Introdução
“Em menos de 300 anos o cristianismo, praticamente, conquistou o Mediterrâneo e a totalidade do Império Romano. Um movimento que começou dentro do judaísmo com doze homens em treinamento intensivo aos pés de um Mestre e ainda quase uma centena de outros seguidores e discípulos com níveis diferentes de comprometimento. Nesse período de vertiginoso crescimento é de se esperar que tempos de paz, muito incentivo e apoio cultural e político, bem como a influência de pessoas poderosas, contribuíssem diretamente para tal sucesso. Também poderíamos esperar que a todo o tempo, os membros desse movimento contassem com a liderança sempre proficiente de líderes bem formados e profissionais. Mas, nada disso aconteceu, pelo menos não o tempo todo e em todos os lugares.

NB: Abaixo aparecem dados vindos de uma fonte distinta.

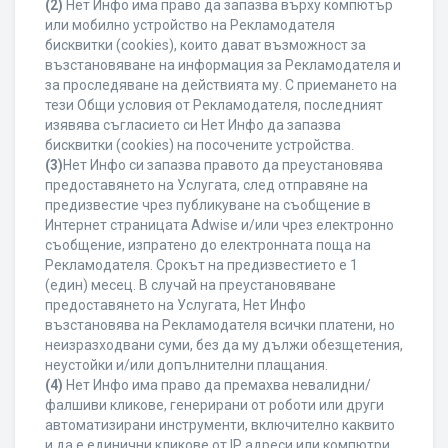
(2)
Нет Инфо има право да запазва върху компютър
или мобилно устройство на Рекламодателя
бисквитки (cookies), които дават възможност за
възстановяване на информация за Рекламодателя и
за проследяване на действията му. С приемането на
тези Общи условия от Рекламодателя, последният
изявява съгласието си Нет Инфо да запазва
бисквитки (cookies) на посочените устройства.
(3)
Нет Инфо си запазва правото да преустановява
предоставянето на Услугата, след отправяне на
предизвестие чрез публикуване на съобщение в
Интернет страницата Adwise и/или чрез електронно
съобщение, изпратено до електронната поща на
Рекламодателя. Срокът на предизвестието е 1
(един) месец. В случай на преустановяване
предоставянето на Услугата, Нет Инфо
възстановява на Рекламодателя всички платени, но
неизразходвани суми, без да му дължи обезщетения,
неустойки и/или допълнителни плащания.
(4)
Нет Инфо има право да премахва невалидни/
фалшиви кликове, генерирани от роботи или други
автоматизирани инструменти, включително каквито
и да е единични кликове от IP адреси или компютри,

Na verdade, tudo corroborou, debaixo da providência divina, para que o
Evangelho se movimentasse em todas as direções, o tempo todo, em todas as
camadas sociais. Deus serviu-se de perseguições religiosas, perseguições e
intolerâncias culturais e políticas, guerras, epidemias, tráfico de escravos e
muitas outras situações para colocar em ação o seu plano de estabelecer Cristo
como Rei e Senhor de muitíssimas vidas. O mais impressionante é que nem sempre
o Evangelho chegou com um missionário especialmente para isso comissionado. E
isso, ainda nos tempos apostólicos. Na esmagadora maioria das vezes o Evangelho
foi levado no meio dos poucos pertences de uma fuga às pressas em tempos de
perseguição. Outras vezes foi recebido entre os espólios de uma guerra e foi
introduzido quase imperceptivelmente pelos expatriados, exilados e escravizados
onde quer que seus novos ‘senhores’ os haviam enviados.
O impacto do Evangelho nesse período até Constantino (313) e também depois dele
até quase o século V teve como principais obreiros, os seguintes personagens:
soldados, mercadores, empregados domésticos, servidores públicos, artesãos,
mascates, donas de casa e escravos. Os principais púlpitos eram os mercados, as
esquinas, as casas públicas de banho, os escuros, úmidos e insalubres aposentos
dos empregados e escravos e as masmorras. A estratégia era uma só, não perder
tempo e nem oportunidade para falar de Jesus Cristo e de viver uma nova ética
em meio ao seu contexto vital.”
Fonte: https://www.ultimato.com.br/conteudo/o-poder-do-testemunho
Este texto bíblico que lemos, narra a impressionante história de uma menina sem nome. Nenhum de nós sabe coisa alguma sobre ela, a não ser aquilo que o texto sagrado nos relata.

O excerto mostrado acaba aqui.